When someone is nervous is about giving a speech, or talking in front of others, the first thing someone usually says to you is, “oh you’ll be fine, just picture everyone in their underwear”. However, what about when it becomes more than just a simple fear of giving a presentation in class or at work? This is often calledSocial Anxiety Disorder.
Signs and Symptoms of Social Anxiety Disorder
According to the DSM-IV-TR, Social Anxiety Disorder is characterized by…
- A marked or persistent fear of social and/or performance when around unfamiliar people, or people who they fear may judge them. The person develops an overwhelming fear that they will do something to humiliate themselves in front of others.
- Exposure to the feared situation mentioned above often provokes extreme levels of anxiety. This can sometimes lead to panic attacks.
- The person is aware that their fear is excessive and unreasonable.
- Feared social situations are avoided or endured with intense anxiety and distress.
- The avoidance, anticipation, and/or distress associated with the feared social situation interferes with functioning at work, school, and or someone’s interpersonal relationships.
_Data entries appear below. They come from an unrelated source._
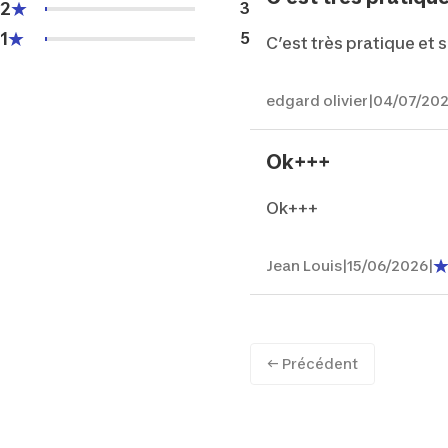
2
3
1
5
C’est très pratique et 
edgard olivier
|
04/07/20
Ok+++
Ok+++
Jean Louis
|
15/06/2026
|
← Précédent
These symptoms can interfere with work when having to give a presentation . One may worry, is my boss going to give me a good review after this presentation? What if I do bad, would they fire me? What if I become nervous, and my hands and voice shakes, will my coworkers think I am incompetent. This fear also can arise when in new social situations, giving a speech a class, or trying to meet some new people.
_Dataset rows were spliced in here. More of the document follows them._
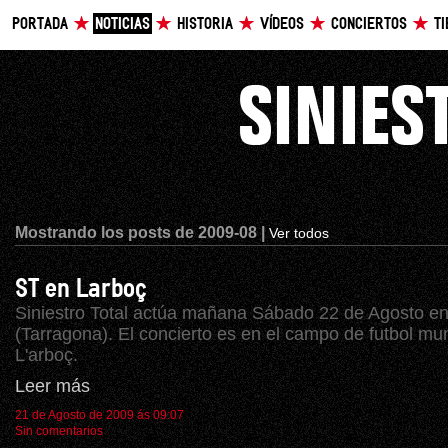
PORTADA
NOTICIAS
HISTORIA
VÍDEOS
CONCIERTOS
T
Mostrando los posts de 2009-08 |
Ver todos
ST en Larboç
Siniestro Total actúa mañana Sábado 22 de Agosto e
(Tarragona). El concierto es en el campo de futbol mun
L'arboç.
Leer más
21 de Agosto de 2009 ás 09:07
Sin comentarios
Treatment of Social Anxiety Disorder
Treatment often consists of seeking therapy from a counselor/psychologist. A psychiatrist can also prescribe anti-anxiety medication for when you find yourself in these situations while you wait for the effects of your therapy to take place. However, within therapy, the first thing the therapist may address are the underlying negative thoughts that can lead to the anxiety you feel. This could be, “people will think I’m stupid,” “My voice will start shaking, and I’ll humiliate myself,” or “I won’t have anything to say, and I’ll seem boring.” These thoughts are often caused by cognitive distortions.
If you are someone who has panic attacks as a result of the anxiety, the therapist may use exposure to various panic attack triggers or symptoms. They may teach you various breathing techniques to decrease your body’s stress response. If you are interested in learning more about breathing and relaxation techniques to use when experiencing stress, check out this article on breathing techniques.
Prevalence & Other Information
According to the National Institute of Mental Health, 12.1% of adults will experience Social Anxiety Disorder at some point in their lives. The average age of onset is often 13 years of age as the child begins puberty. The physical symptoms of stress, such as inability to sleep, loss of appetite, or upset stomach can lead someone to think they have developed a physical illness. As reported by Healthy Place,
According to “The Economic Burden of Anxiety Disorders,” a study commissioned by the ADAA and based on data gathered by the association and published in the Journal of Clinical Psychiatry, anxiety disorders cost the U.S. more than $42 billion a year, almost one third of the $148 billion total mental health bill for the U.S.
Social Anxiety Disorder can cause impaired functioning in more than your high school speech class. It can last all the way into adulthood and beyond if never treated. Many people feel so embarrassed by their fear, that they are too embarassed to seek treatment, the person may feel they should be able to handle it on your own. For some people, they can, but others may need some help from a counselor. If you suffer from these symptoms, don’t feel too embarrassed to seek help. Just remember, 5.3 million people at any given time are suffering from this disorder, you’re not alone!